¿Queremos tanto a “El Chapo”?

Incluso para los particulares estándares de nuestro surrealismo nacional la fuga de “El Chapo” Guzmán resulta increíble.

La reacción de nuestras autoridades ante este gran escape ha sido lenta y las respuestas que han dado con el fin de evadir su evidente responsabilidad son contradictorias, titubeantes y tienen poco sentido. En tiempos recientes, quizás sólo las enclenques versiones oficiales de un puñado de casos le pueden hacer alguna competencia; entre ellos, el “suicidio” de la activista Digna Ochoa mediante dos disparos, el “secuestro” de policías federales a manos de tres mujeres indígenas en Querétaro y el “hallazgo” del cuerpo de la niña Paulette entre el colchón y la cabecera de su cama, cuando Enrique Peña Nieto fue Gobernador del Estado de México.

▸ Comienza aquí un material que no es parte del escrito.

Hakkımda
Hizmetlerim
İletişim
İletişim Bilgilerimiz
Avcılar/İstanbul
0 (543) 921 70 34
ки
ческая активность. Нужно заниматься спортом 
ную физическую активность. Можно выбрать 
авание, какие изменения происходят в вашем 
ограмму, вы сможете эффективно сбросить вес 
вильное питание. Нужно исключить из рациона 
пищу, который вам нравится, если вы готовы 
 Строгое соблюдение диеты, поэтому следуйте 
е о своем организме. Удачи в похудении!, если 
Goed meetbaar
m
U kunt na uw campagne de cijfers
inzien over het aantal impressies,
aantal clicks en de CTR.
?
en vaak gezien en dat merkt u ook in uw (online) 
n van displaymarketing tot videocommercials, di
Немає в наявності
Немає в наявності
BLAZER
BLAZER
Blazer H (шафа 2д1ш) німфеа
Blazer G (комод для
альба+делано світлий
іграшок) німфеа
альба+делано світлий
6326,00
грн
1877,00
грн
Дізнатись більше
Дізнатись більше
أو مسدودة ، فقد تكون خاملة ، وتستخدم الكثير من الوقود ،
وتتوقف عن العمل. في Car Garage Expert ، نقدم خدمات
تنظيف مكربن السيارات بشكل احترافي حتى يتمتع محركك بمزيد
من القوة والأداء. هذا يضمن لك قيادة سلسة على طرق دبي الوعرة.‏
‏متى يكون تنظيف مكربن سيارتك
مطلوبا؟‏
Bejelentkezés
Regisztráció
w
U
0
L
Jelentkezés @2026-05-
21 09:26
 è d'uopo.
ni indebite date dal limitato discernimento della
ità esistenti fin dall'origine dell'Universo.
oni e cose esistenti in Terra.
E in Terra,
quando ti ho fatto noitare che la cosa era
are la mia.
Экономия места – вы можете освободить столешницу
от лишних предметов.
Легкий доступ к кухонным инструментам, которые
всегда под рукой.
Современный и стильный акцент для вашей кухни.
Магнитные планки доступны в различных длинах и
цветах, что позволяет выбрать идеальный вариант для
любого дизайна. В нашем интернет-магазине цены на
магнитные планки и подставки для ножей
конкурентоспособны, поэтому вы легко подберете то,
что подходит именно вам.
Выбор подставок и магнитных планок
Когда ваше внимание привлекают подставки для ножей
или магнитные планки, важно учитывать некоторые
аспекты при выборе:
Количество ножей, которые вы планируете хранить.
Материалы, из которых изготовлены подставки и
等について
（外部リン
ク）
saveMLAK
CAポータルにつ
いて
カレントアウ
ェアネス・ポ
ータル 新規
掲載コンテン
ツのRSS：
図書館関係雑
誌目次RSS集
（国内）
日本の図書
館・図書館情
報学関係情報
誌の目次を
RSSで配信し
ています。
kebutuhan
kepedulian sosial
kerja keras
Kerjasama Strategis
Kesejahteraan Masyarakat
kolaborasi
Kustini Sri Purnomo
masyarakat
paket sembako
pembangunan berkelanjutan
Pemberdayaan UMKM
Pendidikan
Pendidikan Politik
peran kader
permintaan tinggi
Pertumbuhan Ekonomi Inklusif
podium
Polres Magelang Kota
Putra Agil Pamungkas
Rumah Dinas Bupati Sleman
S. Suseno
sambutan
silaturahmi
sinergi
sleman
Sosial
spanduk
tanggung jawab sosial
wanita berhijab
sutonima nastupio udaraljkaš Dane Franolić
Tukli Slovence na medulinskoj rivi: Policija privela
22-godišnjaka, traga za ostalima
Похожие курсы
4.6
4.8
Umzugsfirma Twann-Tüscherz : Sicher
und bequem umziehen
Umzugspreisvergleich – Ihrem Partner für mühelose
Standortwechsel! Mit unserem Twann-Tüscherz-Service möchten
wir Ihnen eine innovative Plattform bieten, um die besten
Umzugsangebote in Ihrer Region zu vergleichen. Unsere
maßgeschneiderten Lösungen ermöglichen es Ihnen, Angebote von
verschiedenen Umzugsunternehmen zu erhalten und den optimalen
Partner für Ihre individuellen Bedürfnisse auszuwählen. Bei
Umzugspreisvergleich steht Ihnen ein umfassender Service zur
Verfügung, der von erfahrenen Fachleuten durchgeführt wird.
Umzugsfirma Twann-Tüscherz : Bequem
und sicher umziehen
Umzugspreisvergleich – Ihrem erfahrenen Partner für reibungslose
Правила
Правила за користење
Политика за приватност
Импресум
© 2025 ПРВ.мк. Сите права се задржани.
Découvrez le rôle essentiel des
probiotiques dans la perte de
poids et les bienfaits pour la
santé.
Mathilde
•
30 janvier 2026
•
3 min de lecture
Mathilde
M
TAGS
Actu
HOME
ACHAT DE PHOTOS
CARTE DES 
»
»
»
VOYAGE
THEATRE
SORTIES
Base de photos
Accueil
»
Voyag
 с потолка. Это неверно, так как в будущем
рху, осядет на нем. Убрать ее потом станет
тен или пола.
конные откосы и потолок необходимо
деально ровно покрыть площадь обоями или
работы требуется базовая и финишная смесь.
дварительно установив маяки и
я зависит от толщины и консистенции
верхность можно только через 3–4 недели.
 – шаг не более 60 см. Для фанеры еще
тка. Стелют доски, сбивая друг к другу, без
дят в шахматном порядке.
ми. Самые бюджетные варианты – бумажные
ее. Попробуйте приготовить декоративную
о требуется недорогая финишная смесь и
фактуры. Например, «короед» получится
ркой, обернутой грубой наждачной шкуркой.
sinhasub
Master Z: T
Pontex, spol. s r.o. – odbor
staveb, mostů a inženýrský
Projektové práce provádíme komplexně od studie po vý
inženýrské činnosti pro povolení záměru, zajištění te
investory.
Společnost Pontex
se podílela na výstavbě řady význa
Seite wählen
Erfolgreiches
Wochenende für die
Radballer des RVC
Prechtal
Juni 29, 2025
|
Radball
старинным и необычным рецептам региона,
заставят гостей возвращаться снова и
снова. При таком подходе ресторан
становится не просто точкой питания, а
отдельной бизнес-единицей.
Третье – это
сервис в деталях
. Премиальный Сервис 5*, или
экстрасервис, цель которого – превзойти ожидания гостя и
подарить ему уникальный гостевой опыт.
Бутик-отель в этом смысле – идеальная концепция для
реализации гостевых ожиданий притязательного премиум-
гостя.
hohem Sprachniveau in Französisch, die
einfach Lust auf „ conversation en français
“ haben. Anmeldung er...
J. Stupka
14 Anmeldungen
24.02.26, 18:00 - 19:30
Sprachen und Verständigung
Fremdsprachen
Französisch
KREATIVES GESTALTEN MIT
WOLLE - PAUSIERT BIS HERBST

Hay, sin embargo, una importante diferencia entre la fuga de “El Chapo” y muchos casos trágicos similares a los anteriormente enlistados. En esta ocasión los más indignados ante la afrenta que este evento representa para el Estado no son la mayoría de los mexicanos sino nuestros gobernantes. No es para menos. A fin de cuentas, el capo “se los chingó” jugando su propio juego.